Ignoring all the bits of the beta that just don’t work—you can’t walk five feet in this place without running into a sign that says, “BETA ONLY, SORRY!” hovering over a vendor you might want to chat with or a lore tidbit you’d like to read—Tarsus as a location is hamstrung by BioWare’s decision to make it a single-player-only space. Say what you like about the Tower, or the other hub areas in Destiny and its sequel, but they were never anything less than brimming with life and vitality, only ever seconds away from an impromptu parkour race or dance battle breaking out. Fort Tarsus, by contrast, is single-player only, which means it’s just you and the NPCs, hanging out, being dull together.

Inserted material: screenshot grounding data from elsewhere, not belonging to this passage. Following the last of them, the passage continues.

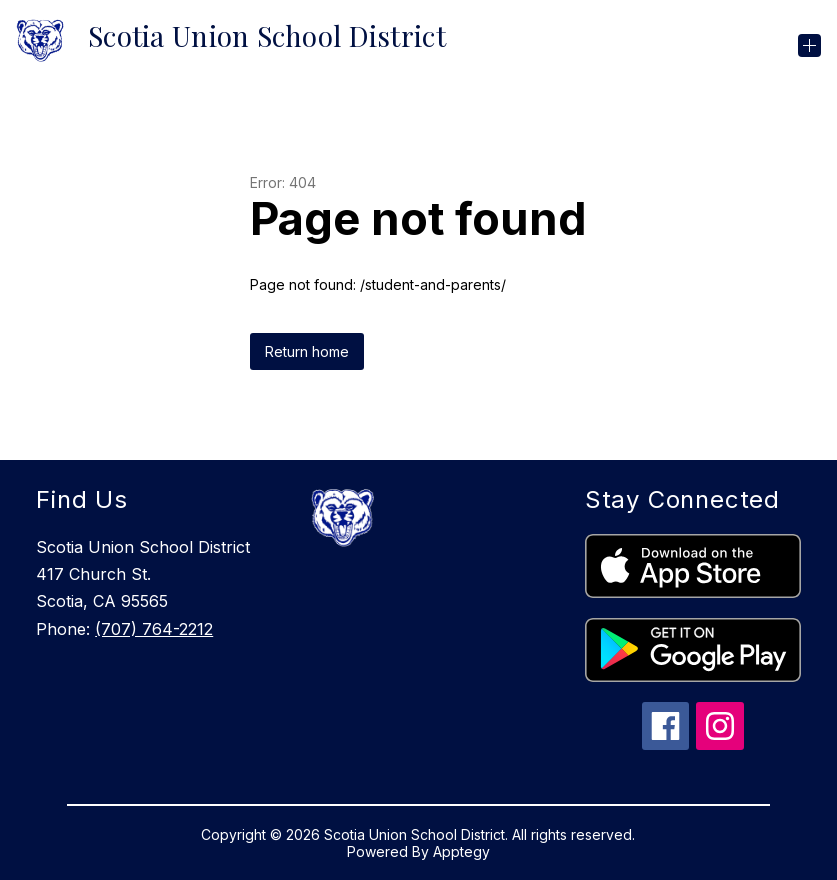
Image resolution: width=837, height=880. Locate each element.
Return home (307, 351)
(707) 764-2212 (154, 629)
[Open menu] (809, 45)
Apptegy (461, 851)
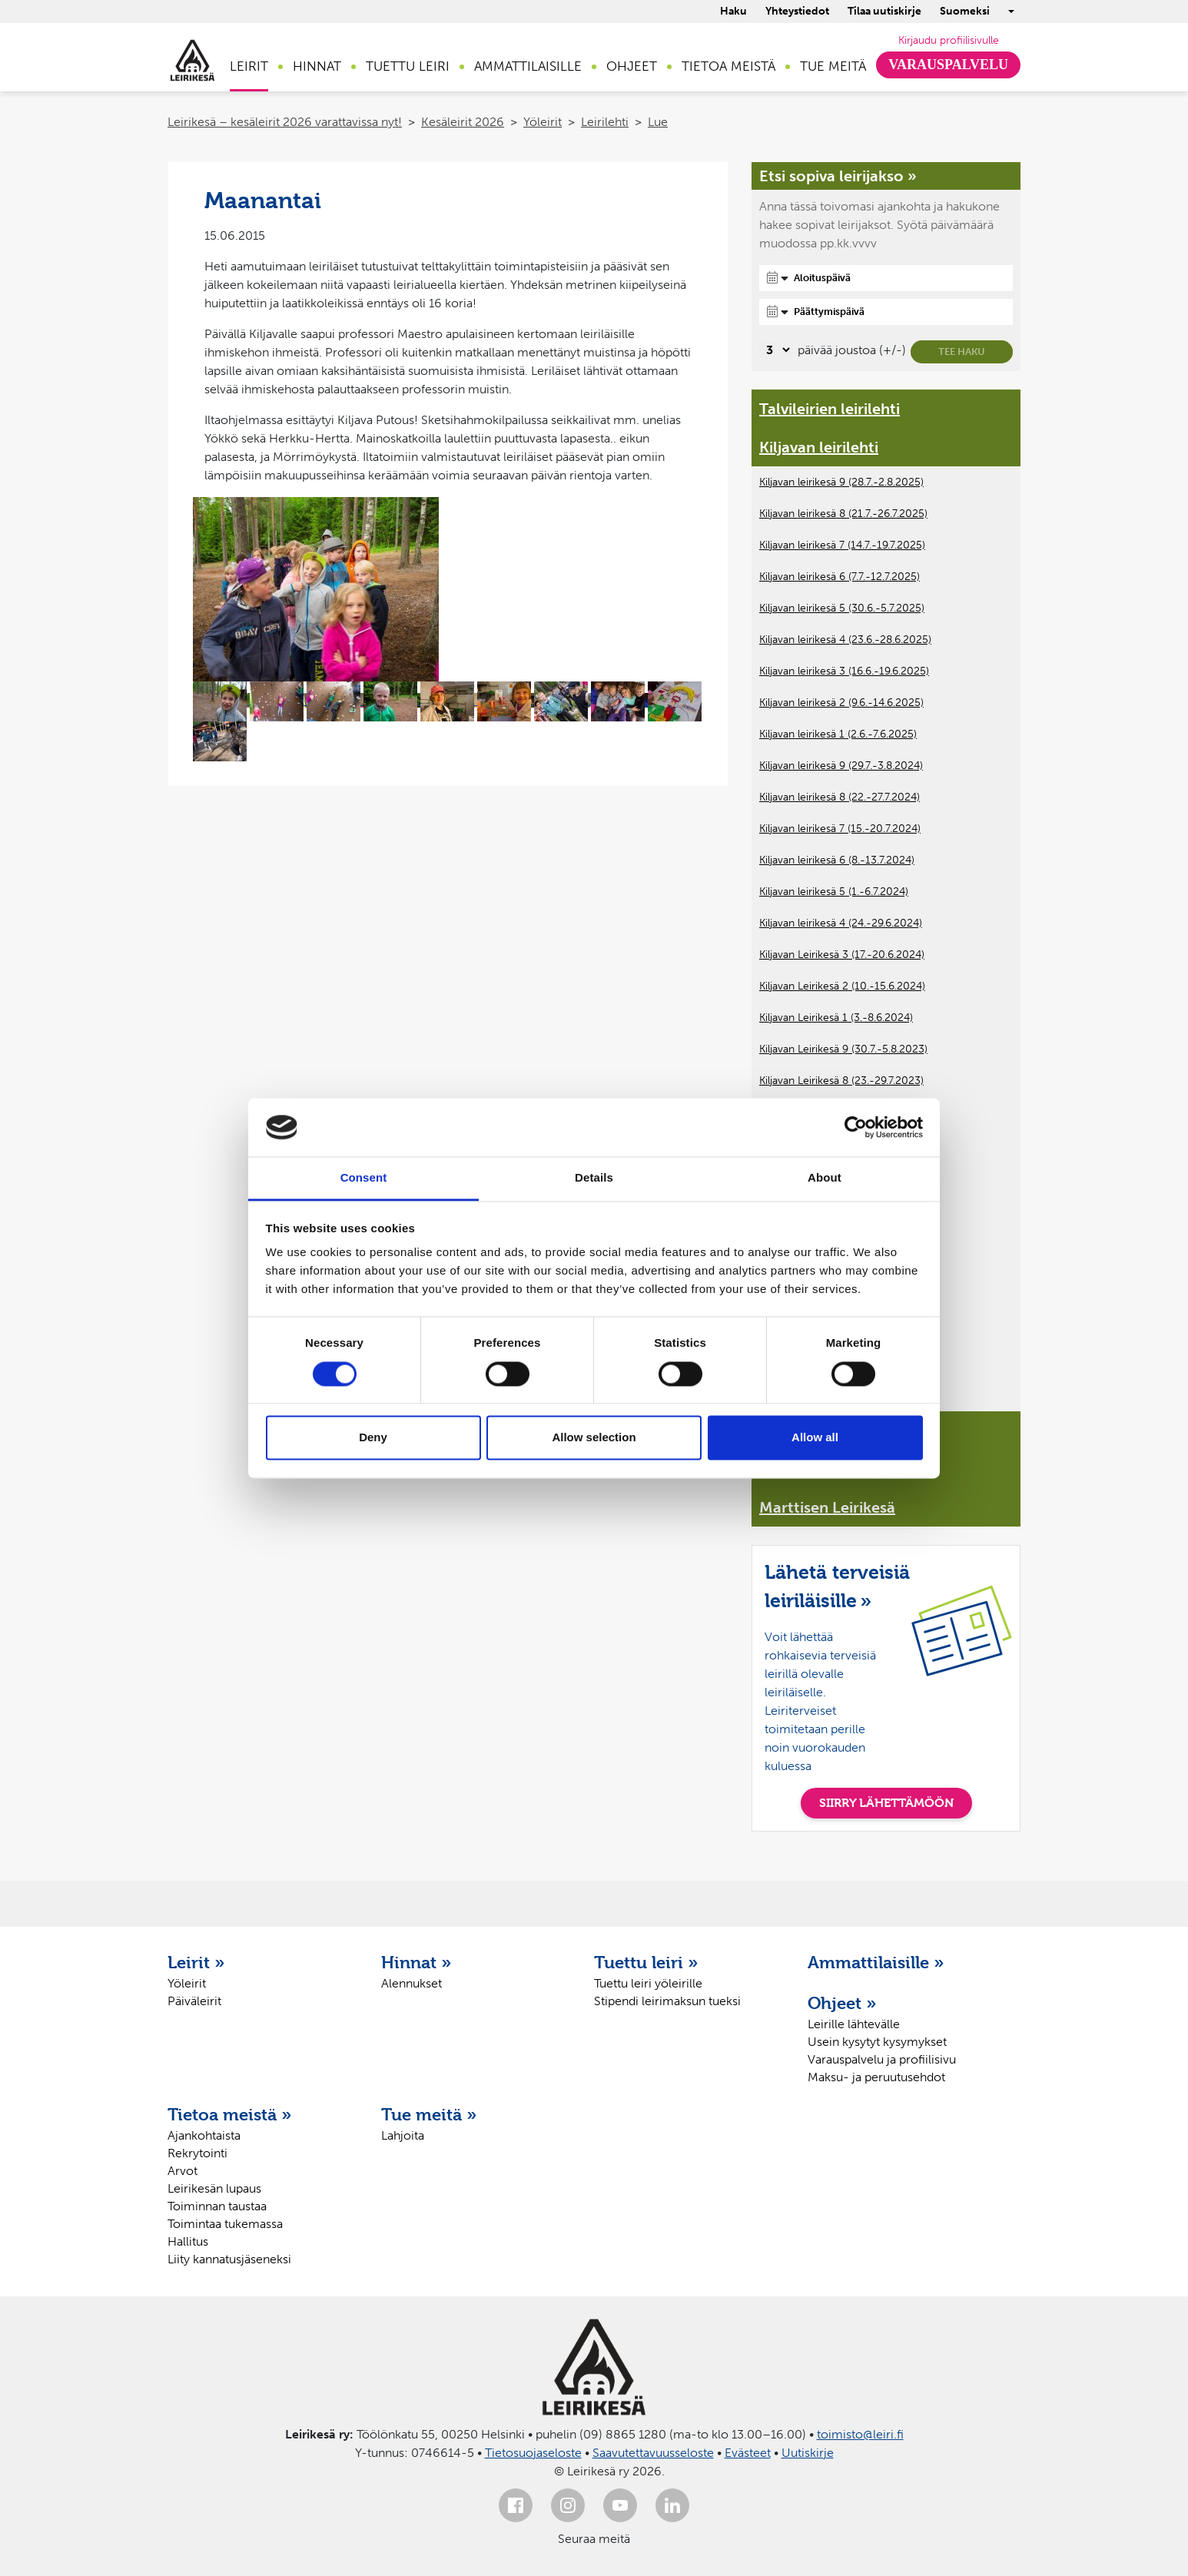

It’s baffling that a game would predicate so much of its joys on being something you do with friends, then cuts you off from hanging out with them in its primary social-coded location. There’ll be an actual social space in the full game, but it’s not in evidence here.

Even if you can bring yourself to want to talk to Forge Lady or Science Guy, you’re treated to the ultimate de-evolution of the once-fecund BioWare conversation tree: Were multiple text options too much for you? Was even Mass Effect’s ingenious conversation ring too complex? Good news, then: All dialogue choices have now been broken down into two meaningless options that convey the exact same information in slightly different tones, presented as one of two shrugging-shoulder prompts. Have fun in your rich narrative world, kids!

Let’s be honest: It’s hard to tell complex stories in multiplayer games. Players want choices and control over their story, but then those bits have to match up when the multiplayer elements kick back in. (So, you know, no killing off any important characters that someone else might choose to spare.) BioWare itself actually pioneered some interesting dodges around this maxim a few years back with Star Wars: The Old Republic, which used a lot of clever design tricks to tell individualized stories in a shared world. So far, Anthem simply doesn’t. In an era where studios are increasingly turning to multiplayer modes to bolster games’ lifespans, we have to ask ourselves what’s being sold in order to buy these benefits. (Hey, Fallout 76.) With the first impression BioWare has put on offer here, the answer is “Nothing you haven’t seen before, and sometimes shockingly less.”

I didn’t like Destiny. But I respected it. So far, there’s nothing worth respecting here.